The statements that Plaintiffs allege were materially false or misleading fit broadly into three categories: (1) representations that there were no material impairments of non-financial assets; (2) representations that IBM's financials had been prepared in accord with GAAP, and that long-lived assets were properly tested for impairment; and (3) representations that IBM was on track to reach its 2015 Roadmap goal of $20 EPS. Defendants argue that the Amended Complaint does not identify any material misrepresentations because Plaintiffs' assertion that the write-down of Microelectronics' assets should have been recorded earlier rests on a misapplication of GAAP. The relevant GAAP standards for assessing the impairment of long-lived assets are compiled in the Financial Accounting Standards Board's ("FASB's") Accounting Standards Codification ("ASC") 360-10-35.

A. Whether Microelectronics Constituted an Asset Group Under GAAP

The ASC establishes that "for purposes of recognition and measurement of an impairment loss, a long-lived asset or assets shall be grouped with other assets and liabilities at the lowest level for which identifiable cash flows are largely independent of other assets and liabilities." ASC 360-10-35-23. Thus, a threshold issue is whether Microelectronics constituted an "asset group" under GAAP for purposes of impairment testing. Defendants argue that it did not.

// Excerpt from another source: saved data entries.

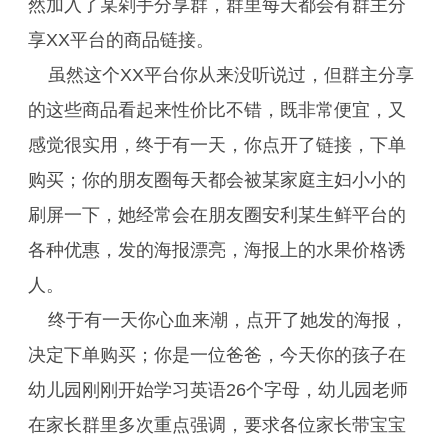
然加入了某剁手分享群，群里每天都会有群主分
享XX平台的商品链接。
虽然这个XX平台你从来没听说过，但群主分享
的这些商品看起来性价比不错，既非常便宜，又
感觉很实用，终于有一天，你点开了链接，下单
购买；你的朋友圈每天都会被某家庭主妇小小的
刷屏一下，她经常会在朋友圈安利某生鲜平台的
各种优惠，发的海报漂亮，海报上的水果价格诱
人。
终于有一天你心血来潮，点开了她发的海报，
决定下单购买；你是一位爸爸，今天你的孩子在
幼儿园刚刚开始学习英语26个字母，幼儿园老师
在家长群里多次重点强调，要求各位家长带宝宝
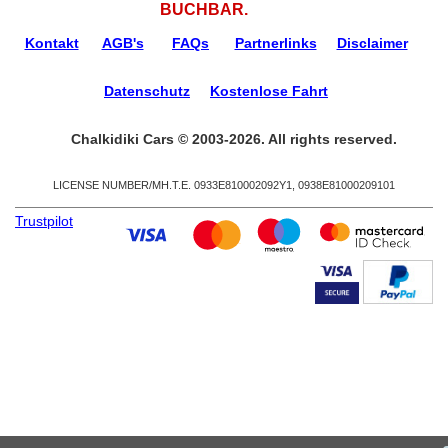
BUCHBAR.
Kontakt
AGB's
FAQs
Partnerlinks
Disclaimer
Datenschutz
Kostenlose Fahrt
Chalkidiki Cars © 2003-2026. All rights reserved.
LICENSE NUMBER/ΜΗ.Τ.Ε. 0933Ε810002092Υ1, 0938Ε81000209101
Trustpilot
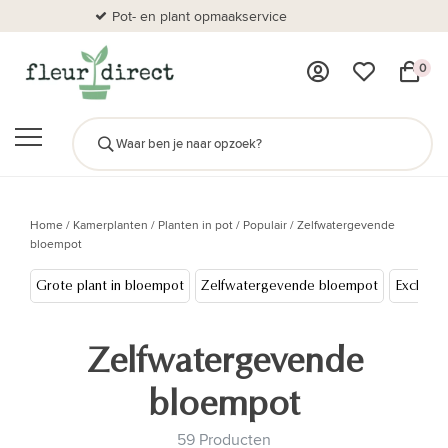
Pot- en plant opmaakservice
Al
0
Home
/
Kamerplanten
/
Planten in pot
/
Populair
/
Zelfwatergevende
bloempot
Grote plant in bloempot
Zelfwatergevende bloempot
Exclusie
Zelfwatergevende
bloempot
59 Producten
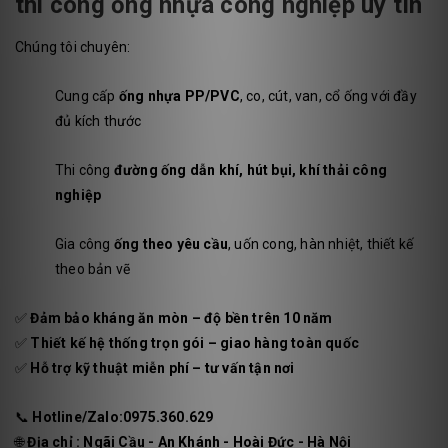
thi công ống nhựa công nghiệp uy tín
Chúng tôi chuyên:
Cung cấp
ống nhựa PP/PVC
, co, cút, van, cổ ống với đầy
đủ kích thước
Thi công
đường ống dẫn khí, hút bụi, khí thải công
nghiệp
Gia công
ống theo yêu cầu
, uốn cong, hàn nhiệt, thiết kế
theo bản vẽ
✅
Đảm bảo kháng ăn mòn – độ bền trên 10 năm
✅
Thiết kế hệ thống trọn gói – giao hàng toàn quốc
✅
Hỗ trợ kỹ thuật miễn phí – tư vấn tận nơi
📞
Hotline/Zalo:0975.360.629
🌐
Địa chỉ : Ngãi Cầu - An Khánh - Hoài Đức - Hà Nội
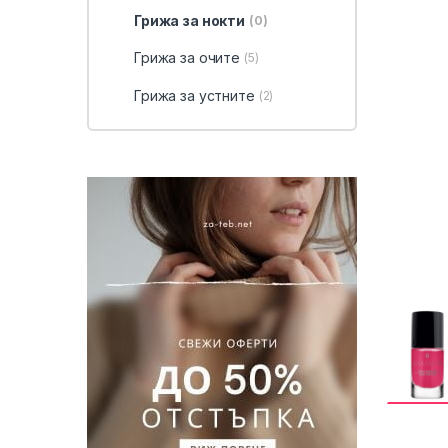
Грижа за нокти
(0)
Грижа за очите
(5)
Грижа за устните
(2)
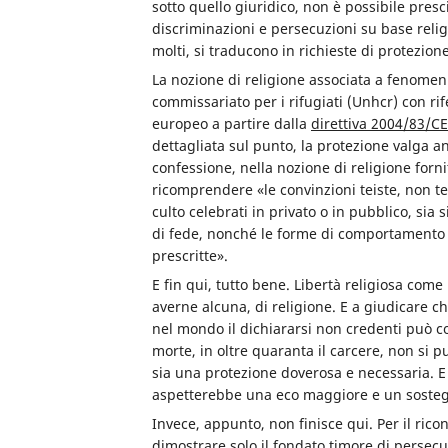
sotto quello giuridico, non è possibile pres
discriminazioni e persecuzioni su base reli
molti, si traducono in richieste di protezione
La nozione di religione associata a fenomeni 
commissariato per i rifugiati (Unhcr) con ri
europeo a partire dalla
direttiva 2004/83/C
dettagliata sul punto, la protezione valga an
confessione, nella nozione di religione forni
ricomprendere «le convinzioni teiste, non teis
culto celebrati in privato o in pubblico, sia 
di fede, nonché le forme di comportamento p
prescritte».
E fin qui, tutto bene.
Libertà religiosa come
averne alcuna, di religione.
E a giudicare che
nel mondo il dichiararsi non credenti può c
morte, in oltre quaranta il carcere, non si 
sia una protezione doverosa e necessaria. E a
aspetterebbe una eco maggiore e un sosteg
Invece, appunto, non finisce qui. Per il rico
dimostrare solo il fondato timore di persecu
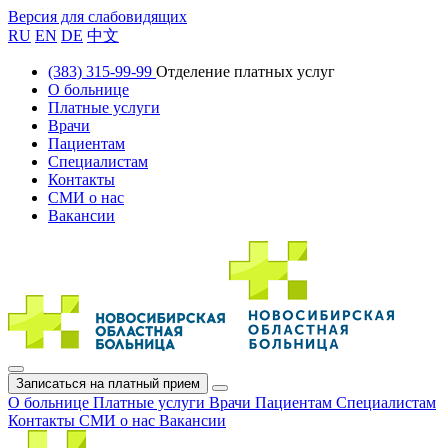
Версия для слабовидящих
RU
EN
DE
中文
(383) 315-99-99
Отделение платных услуг
О больнице
Платные услуги
Врачи
Пациентам
Специалистам
Контакты
СМИ о нас
Вакансии
Записаться на платный прием
О больнице
Платные услуги
Врачи
Пациентам
Специалистам
Контакты
СМИ о нас
Вакансии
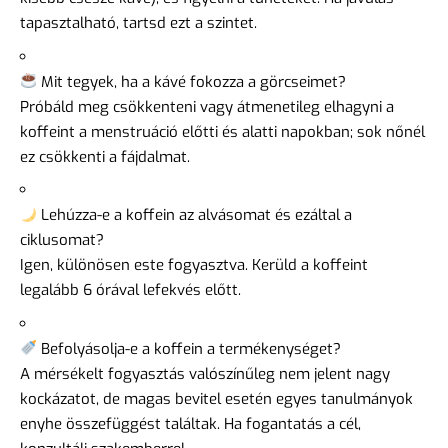
tapasztalható, tartsd ezt a szintet.
Mit tegyek, ha a kávé fokozza a görcseimet?
Próbáld meg csökkenteni vagy átmenetileg elhagyni a
koffeint a menstruáció előtti és alatti napokban; sok nőnél
ez csökkenti a fájdalmat.
Lehúzza-e a koffein az alvásomat és ezáltal a
ciklusomat?
Igen, különösen este fogyasztva. Kerüld a koffeint
legalább 6 órával lefekvés előtt.
Befolyásolja-e a koffein a termékenységet?
A mérsékelt fogyasztás valószínűleg nem jelent nagy
kockázatot, de magas bevitel esetén egyes tanulmányok
enyhe összefüggést találtak. Ha fogantatás a cél,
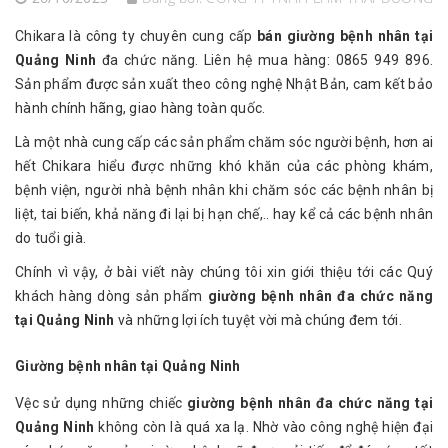
Chikara là công ty chuyên cung cấp
bán giường bệnh nhân tại
Quảng Ninh
đa chức năng. Liên hệ mua hàng: 0865 949 896.
Sản phẩm được sản xuất theo công nghệ Nhật Bản, cam kết bảo
hành chính hãng, giao hàng toàn quốc.
Là một nhà cung cấp các sản phẩm chăm sóc người bệnh, hơn ai
hết Chikara hiểu được những khó khăn của các phòng khám,
bệnh viện, người nhà bệnh nhân khi chăm sóc các bệnh nhân bị
liệt, tai biến, khả năng đi lại bị hạn chế,.. hay kể cả các bệnh nhân
do tuổi già.
Chính vì vậy, ở bài viết này chúng tôi xin giới thiệu tới các Quý
khách hàng dòng sản phẩm
giường bệnh nhân đa chức năng
tại Quảng Ninh
và những lợi ích tuyệt vời mà chúng đem tới.
Giường bệnh nhân tại Quảng Ninh
Vệc sử dụng những chiếc
giường bệnh nhân đa chức năng tại
Quảng Ninh
không còn là quá xa lạ. Nhờ vào công nghệ hiện đại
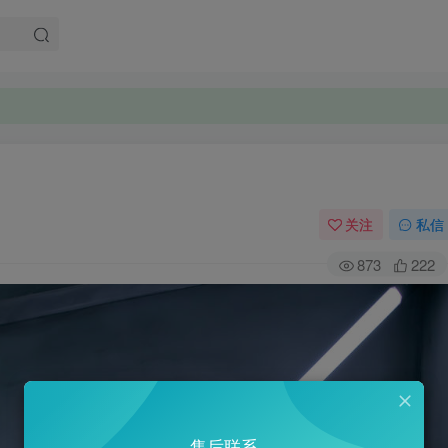
。
。
关注
私信
873
222
售后联系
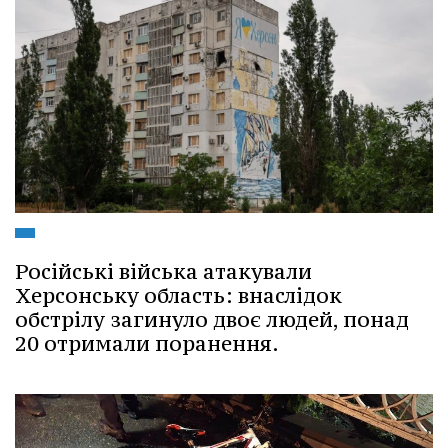
Російські війська атакували
Херсонську область: внаслідок
обстрілу загинуло двоє людей, понад
20 отримали поранення.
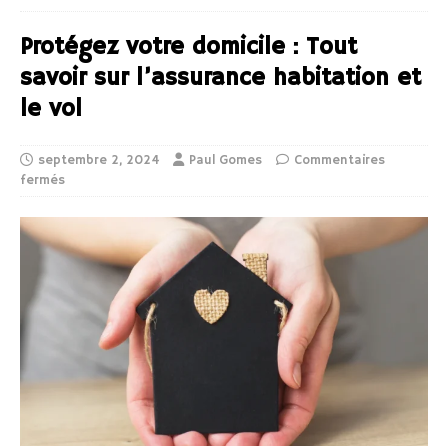
Protégez votre domicile : Tout
savoir sur l’assurance habitation et
le vol
septembre 2, 2024
Paul Gomes
Commentaires
fermés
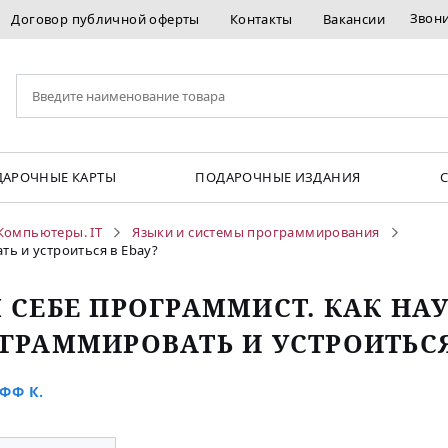
Звон
Договор публичной оферты
Контакты
Вакансии
АРОЧНЫЕ КАРТЫ
ПОДАРОЧНЫЕ ИЗДАНИЯ
Компьютеры. IT
Языки и системы программирования
ь и устроиться в Ebay?
 СЕБЕ ПРОГРАММИСТ. КАК НА
ГРАММИРОВАТЬ И УСТРОИТЬСЯ
ФФ К.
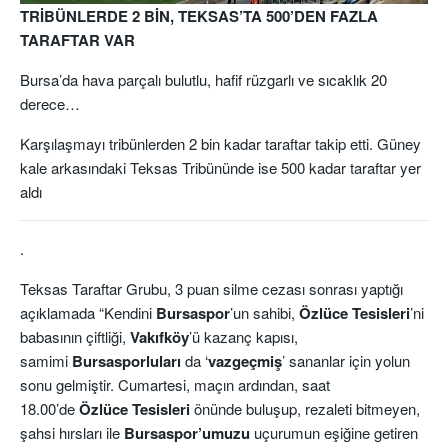
TRİBÜNLERDE 2 BİN, TEKSAS’TA 500’DEN FAZLA
TARAFTAR VAR
Bursa’da hava parçalı bulutlu, hafif rüzgarlı ve sıcaklık 20
derece…
Karşılaşmayı tribünlerden 2 bin kadar taraftar takip etti. Güney
kale arkasındaki Teksas Tribününde ise 500 kadar taraftar yer
aldı
.
Teksas Taraftar Grubu, 3 puan silme cezası sonrası yaptığı
açıklamada “Kendini
Bursaspor
’un sahibi,
Özlüce Tesisleri
’ni
babasının çiftliği,
Vakıfköy
’ü kazanç kapısı,
samimi
Bursasporluları
da ‘
vazgeçmiş
’ sananlar için yolun
sonu gelmiştir. Cumartesi, maçın ardından, saat
18.00’de
Özlüce Tesisleri
önünde buluşup, rezaleti bitmeyen,
şahsi hırsları ile
Bursaspor’umuzu
uçurumun eşiğine getiren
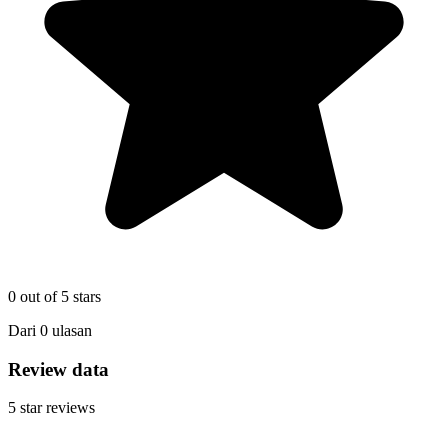
0
out of 5 stars
Dari
0
ulasan
Review data
5
star reviews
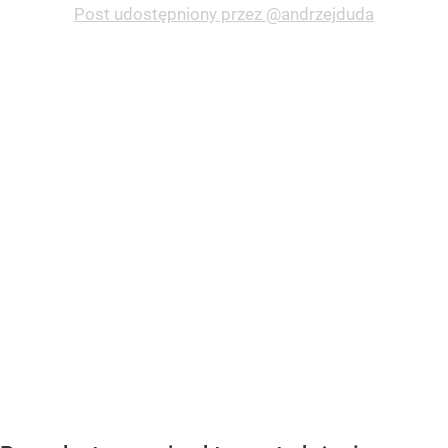
Post udostępniony przez @andrzejduda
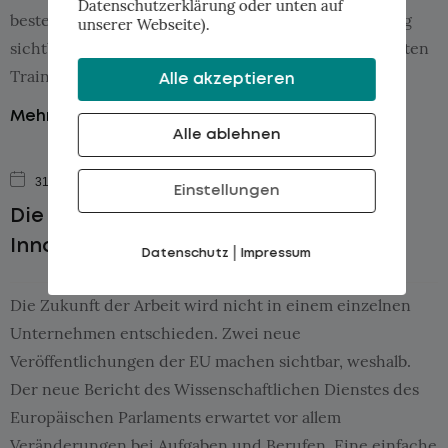
Datenschutzerklärung oder unten auf
bestehende Herausforderungen aus dem Arbeitsalltag
unserer Webseite).
sichtbar zu machen und daraus einen bedarfsgerechten
Trainingsplan für das […]
Alle akzeptieren
Mehr...
Alle ablehnen
31.07.2026
beehiiv
Einstellungen
Die Zukunft der Arbeit braucht offene
Innovation
|
Datenschutz
Impressum
Die Zukunft der Arbeit wird nicht in einem einzelnen
Unternehmen entschieden. Zwei neue
Veröffentlichungen der EU machen sichtbar, weshalb.
Der neue Bericht des Wissenschaftlichen Dienstes des
Europäischen Parlaments erwartet vor allem
Veränderungen bei Aufgaben und Berufen. Eine einfache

"Varying facts and circumstances will inevitably justify different groupings of assets for impairment review. While grouping at the lowest level for which there are identifiable cash flows for recognition and measurement of an impairment loss is understood, determining that lowest level requires considerable judgment." ASC 360-1-055-35. According to Defendants, Microelectronics was "vertically integrated" into STG because STG's product lines were dependent on Microelectronics' manufacturing activity. Thus, because the specialized chips manufactured by Microelectronics were primarily used in STG's products, which were used across business segments, Microelectronics could not be isolated as a stand-alone asset group.